(Page-level text extractions)
§ §

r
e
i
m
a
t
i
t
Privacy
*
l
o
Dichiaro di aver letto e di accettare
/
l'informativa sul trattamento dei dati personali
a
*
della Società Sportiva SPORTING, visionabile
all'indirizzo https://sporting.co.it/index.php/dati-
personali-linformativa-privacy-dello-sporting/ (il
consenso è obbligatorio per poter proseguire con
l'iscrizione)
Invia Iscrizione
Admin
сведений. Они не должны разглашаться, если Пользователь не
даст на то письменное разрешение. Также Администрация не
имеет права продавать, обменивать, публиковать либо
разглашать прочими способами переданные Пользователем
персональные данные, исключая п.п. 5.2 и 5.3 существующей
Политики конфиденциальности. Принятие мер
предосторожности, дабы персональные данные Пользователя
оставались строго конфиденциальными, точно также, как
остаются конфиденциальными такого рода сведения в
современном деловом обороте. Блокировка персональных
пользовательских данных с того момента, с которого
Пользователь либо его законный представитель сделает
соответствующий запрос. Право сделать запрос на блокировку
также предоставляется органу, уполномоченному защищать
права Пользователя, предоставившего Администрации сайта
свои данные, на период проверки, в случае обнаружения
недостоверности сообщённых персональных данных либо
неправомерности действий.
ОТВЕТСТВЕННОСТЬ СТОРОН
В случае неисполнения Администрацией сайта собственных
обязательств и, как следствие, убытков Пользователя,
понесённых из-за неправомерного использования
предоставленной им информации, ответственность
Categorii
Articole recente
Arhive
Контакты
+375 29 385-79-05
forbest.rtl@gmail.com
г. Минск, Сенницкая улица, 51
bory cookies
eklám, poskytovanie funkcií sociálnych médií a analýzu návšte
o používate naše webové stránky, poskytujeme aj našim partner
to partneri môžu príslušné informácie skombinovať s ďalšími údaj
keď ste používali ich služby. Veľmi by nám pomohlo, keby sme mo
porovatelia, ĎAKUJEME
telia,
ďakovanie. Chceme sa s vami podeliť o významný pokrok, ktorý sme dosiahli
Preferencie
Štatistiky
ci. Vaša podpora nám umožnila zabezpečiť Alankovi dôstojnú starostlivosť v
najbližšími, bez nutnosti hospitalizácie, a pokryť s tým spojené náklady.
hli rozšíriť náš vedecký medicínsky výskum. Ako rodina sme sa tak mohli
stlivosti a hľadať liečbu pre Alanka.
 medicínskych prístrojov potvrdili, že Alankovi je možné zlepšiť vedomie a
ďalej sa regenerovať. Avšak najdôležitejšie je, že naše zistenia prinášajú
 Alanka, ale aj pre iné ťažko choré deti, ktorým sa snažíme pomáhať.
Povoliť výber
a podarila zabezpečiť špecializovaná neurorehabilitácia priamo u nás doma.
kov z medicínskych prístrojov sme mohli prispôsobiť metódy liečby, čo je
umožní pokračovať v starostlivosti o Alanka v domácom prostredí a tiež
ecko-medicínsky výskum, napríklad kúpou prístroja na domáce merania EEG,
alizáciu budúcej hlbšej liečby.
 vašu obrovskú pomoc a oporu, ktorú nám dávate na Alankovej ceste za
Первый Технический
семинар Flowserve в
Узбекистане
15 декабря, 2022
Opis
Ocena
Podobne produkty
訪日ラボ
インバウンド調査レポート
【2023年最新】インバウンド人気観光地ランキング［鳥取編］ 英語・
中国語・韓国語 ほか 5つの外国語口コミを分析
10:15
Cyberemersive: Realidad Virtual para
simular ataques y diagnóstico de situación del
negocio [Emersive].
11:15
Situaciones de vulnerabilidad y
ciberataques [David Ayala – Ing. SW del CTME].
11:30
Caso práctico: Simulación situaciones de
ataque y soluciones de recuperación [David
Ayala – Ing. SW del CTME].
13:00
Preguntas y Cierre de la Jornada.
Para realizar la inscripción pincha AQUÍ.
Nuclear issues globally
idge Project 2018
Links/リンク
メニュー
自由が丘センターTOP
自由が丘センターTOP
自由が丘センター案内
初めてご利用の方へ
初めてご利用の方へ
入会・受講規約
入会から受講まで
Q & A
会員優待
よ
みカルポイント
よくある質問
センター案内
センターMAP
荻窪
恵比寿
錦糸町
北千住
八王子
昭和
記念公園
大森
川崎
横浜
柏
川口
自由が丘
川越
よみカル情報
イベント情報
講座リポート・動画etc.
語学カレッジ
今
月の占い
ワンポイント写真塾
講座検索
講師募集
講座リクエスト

§ §

• [Requirement]: In the records above, how many lines hold the string "сайта"? Reply with only the number.

• [Solution for this task]: 2